Thursday, July 19, 2007

And now lot 403: the Old Master worth £5m. Do I hear £300?

The painting was just one among a motley selection up for auction in Market Harborough, Leicestershire. There was a sentimental picture of gambolling terriers ("English school, estimate £150-200"); cottagey views; harvest scenes; Scottish waterfalls: a rollcall of pastiches, non-entities and plain old fit-for-the-dustbin disasters.

And then there was lot 403. Described in the auctioneer's catalogue as "18th-century continental school, half-length portrait of an aesthete", it depicted a black-clad, bearded man, his face half turned to the right, a rather distant, soulful expression in his eyes.

Portrait of an Aesthete or a Titian?

The estimate on the picture was £300-£500. When its turn came last Tuesday at Gilding's - a small, family-run auction house that holds about 45 sales per year - something truly extraordinary happened. "The atmosphere in the room became very tense - the bidding just went on and on," said the auctioneer, Mark Gilding. The final hammer price was £205,000.

And, enormous as the figure may seem, that's just the start of it. The London fine art trade is now abuzz: this painting is very probably a Titian, painted in Venice between about 1510 and 1520. And as such, its real market value is likely to be upwards of £5m.

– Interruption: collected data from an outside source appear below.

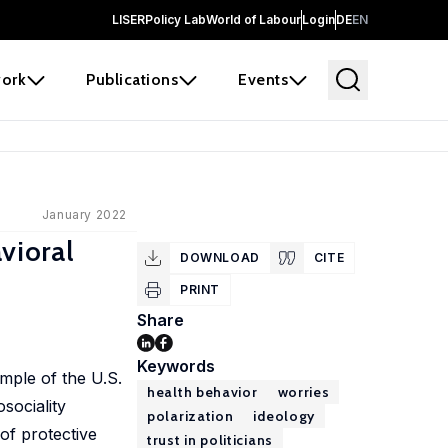
LISER
Policy Lab
World of Labour
Login
DE
EN
ork
Publications
Events
January 2022
vioral
DOWNLOAD
CITE
PRINT
Share
Keywords
ample of the U.S.
health behavior
worries
sociality
polarization
ideology
 of protective
trust in politicians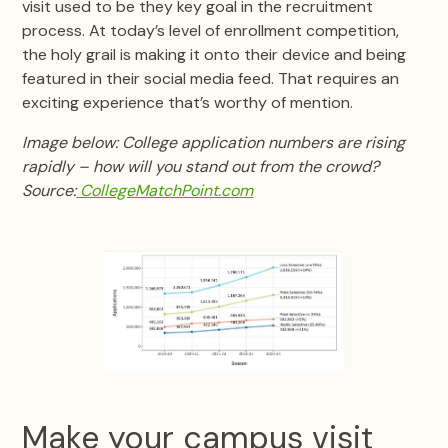
visit used to be they key goal in the recruitment
process. At today’s level of enrollment competition,
the holy grail is making it onto their device and being
featured in their social media feed. That requires an
exciting experience that’s worthy of mention.
Image below: College application numbers are rising
rapidly – how will you stand out from the crowd?
Source:
CollegeMatchPoint.com
Make your campus visit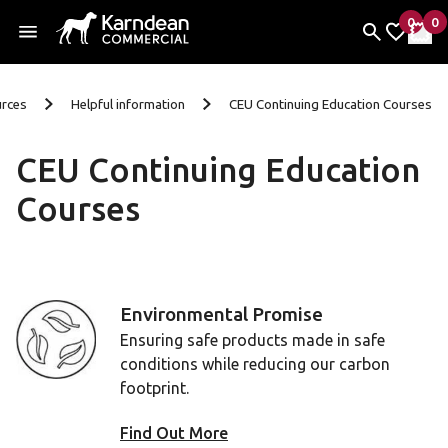
0
0
items 
it
My Fav
My 
Skip to content
rces
Helpful information
CEU Continuing Education Courses
CEU Continuing Education
Courses
Environmental Promise
Ensuring safe products made in safe
conditions while reducing our carbon
footprint.
Find Out More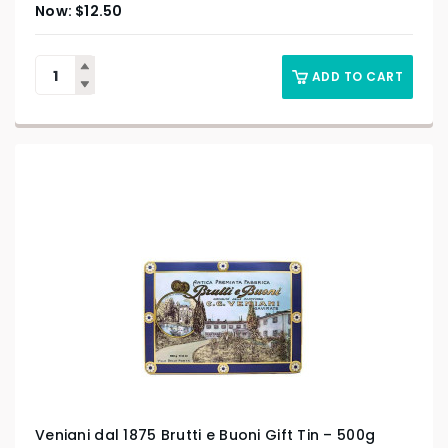
$
12.50
ADD TO CART
Veniani dal 1875 Brutti e Buoni Gift Tin – 500g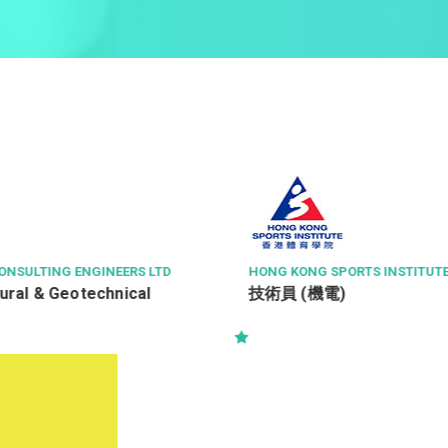
PORTS INSTITUTE LTD
CITY SECURITY COMPANY LIMIT
)
沙田區商場 - 9小時 保安主管 S
Supervisor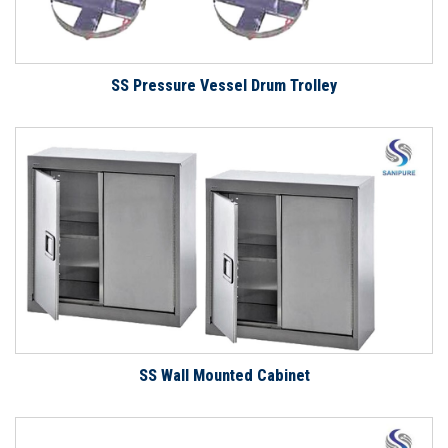
SS Pressure Vessel Drum Trolley
SS Wall Mounted Cabinet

18th Century Continental School, Half-length portrait of Aesthete, oil on relined canvas, 90cms x 66cms, (36in x 26in). Provenance: Purchased auction from the Estate of Col. J. Puxley White Jamie of Glen House, Great Glen in 1974.

A mystery remains: who bought, or indeed sold, the painting? Simon Dickinson, one of the most distinguished Old Master dealers in the UK, said yesterday: "I wish I knew - I've been trying to find out. No one seems to know; I've rung round most people." Christopher Foley, a dealer, was also in the dark, despite the phone ringing off the hook. "That price suggests that two people knew what it was: one of them perhaps young and clever, with a budget of £200,000. And someone else." Mr Gilding will say only that the buyer was someone "in the London trade"; and that the vendor was a private individual, a woman living locally, who bought the painting from a contents sale in 1974 from a house in the village of Great Glen, Leicestershire.

What is not thought to be in doubt is the painting's quality. Though Mr Dickinson stressed he has studied only an emailed photograph, he said: "It looks very good. It looks like perfect early Titian ... the handling looks like early Titian, the way the shirt is painted, and the face. The ear looks a bit clumsy, as if it's been repainted. But it looks jolly good."

And its value? "It depends on the condition, but it could be worth a great deal. Quite a few million. Yes, perhaps around £5m."